Finally found some time to upgrade my Pinebook Pro, these are just a few notes I made to myself, thought I'd share if anyone else was aiming for the same finish line as me.

In a nutshell
Re-flashed the SPI ROM the "hard way"
Changed the microSD boot card to something smaller, post-installation.
Changed to booting the EMMC module, after that.

Had previously been running Slackware 14.2-32-bits, installed about a year ago, had done an SPI flash already. Had left it on a shelf for ages, system was having difficulty booting anything, from SD or EMMC, would take up to 25 seconds for the power LED to change from red to green, might or might not boot the SD card. Eventually, all I could get was a red LED at the power light above the keyboard.

Attempted to re-flash the SPI with the latest SPI image, by holding the recovery switch, clicking the reset switch, and releasing the recovery switch after a few seconds. Did this many times, no luck.

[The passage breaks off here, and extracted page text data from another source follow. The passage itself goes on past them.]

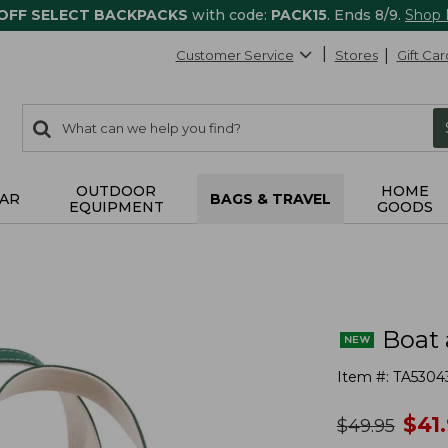
 OFF SELECT BACKPACKS
with code:
PACK15
. Ends 8/9.
Shop
Customer Service
Stores
Gift Car
0
Search:
search
items
returned.
OUTDOOR
HOME
AR
BAGS & TRAVEL
EQUIPMENT
GOODS
Boat 
Item #:
TA5304
no
$
41
was
$
49.95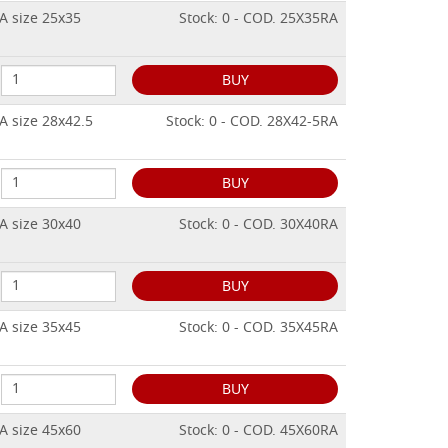
A size 25x35
Stock: 0 - COD. 25X35RA
BUY
A size 28x42.5
Stock: 0 - COD. 28X42-5RA
BUY
A size 30x40
Stock: 0 - COD. 30X40RA
BUY
A size 35x45
Stock: 0 - COD. 35X45RA
BUY
A size 45x60
Stock: 0 - COD. 45X60RA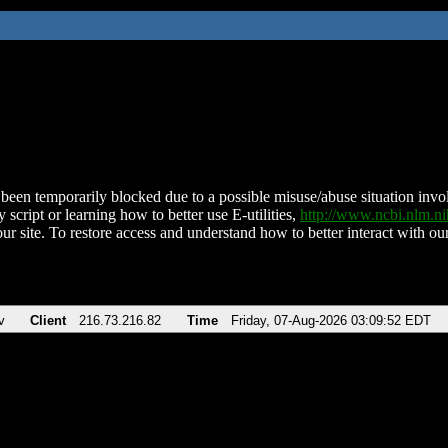
been temporarily blocked due to a possible misuse/abuse situation involv
 script or learning how to better use E-utilities,
http://www.ncbi.nlm.
ur site. To restore access and understand how to better interact with our
v
Client
216.73.216.82
Time
Friday, 07-Aug-2026 03:09:52 EDT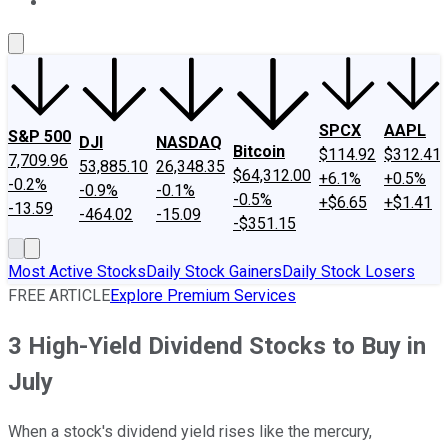
About Us
Contact Us
Investing Philosophy
Motley Fool Mo
SPCX
AAPL
S&P 500
DJI
NASDAQ
Bitcoin
$114.92
$312.41
7,709.96
53,885.10
26,348.35
$64,312.00
+6.1%
+0.5%
-0.2%
-0.9%
-0.1%
-0.5%
+$6.65
+$1.41
-13.59
-464.02
-15.09
-$351.15
Most Active Stocks
Daily Stock Gainers
Daily Stock Losers
FREE ARTICLE
Explore Premium Services
3 High-Yield Dividend Stocks to Buy in
July
When a stock's dividend yield rises like the mercury,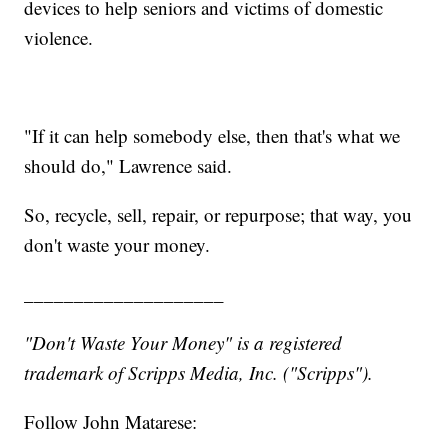
devices to help seniors and victims of domestic
violence.
"If it can help somebody else, then that's what we
should do," Lawrence said.
So, recycle, sell, repair, or repurpose; that way, you
don't waste your money.
____________________
"Don't Waste Your Money" is a registered
trademark of Scripps Media, Inc. ("Scripps").
Follow John Matarese:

Had to pull the metal cover off the mainboard, use a paper clip (Gorilla-taped to prevent grounding through my skin) to electrically short across VSS & CLK on the flash boot SPI ROM. To perform this task, I inserted the microSD card containing the flash image, removed the base of the laptop, removed the mainboard metal cover, opened the laptop to 90 degrees and laid it on its right side. Plugged it in, carefully set the paper clip on its two points on the SPI ROM, turned on the power, and waited for the prompt telling me to remove the "short". Pulled the paper clip, and it reflashed the SPI, everything went quite smoothly after that. Note - anyone with a 3D printer, it might be beneficial to have something that clips over the SPI ROM with an embedded wire, to make that precarious effort a little less dramatic. Maybe such a thing already exists?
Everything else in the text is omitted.